(Exercise prompt) Please output exactly the run of lines that starts at the line with "Durante la promoción" and ends at the last line of the records below.

*** Input Section Begins ***

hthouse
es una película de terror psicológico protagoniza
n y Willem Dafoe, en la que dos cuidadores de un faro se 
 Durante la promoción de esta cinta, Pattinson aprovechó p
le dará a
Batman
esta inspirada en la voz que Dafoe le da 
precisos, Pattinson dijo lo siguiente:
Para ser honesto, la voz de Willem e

*** Input Section Ends ***

(Result)
 Durante la promoción de esta cinta, Pattinson aprovechó p
le dará a
Batman
esta inspirada en la voz que Dafoe le da 
precisos, Pattinson dijo lo siguiente:
Para ser honesto, la voz de Willem e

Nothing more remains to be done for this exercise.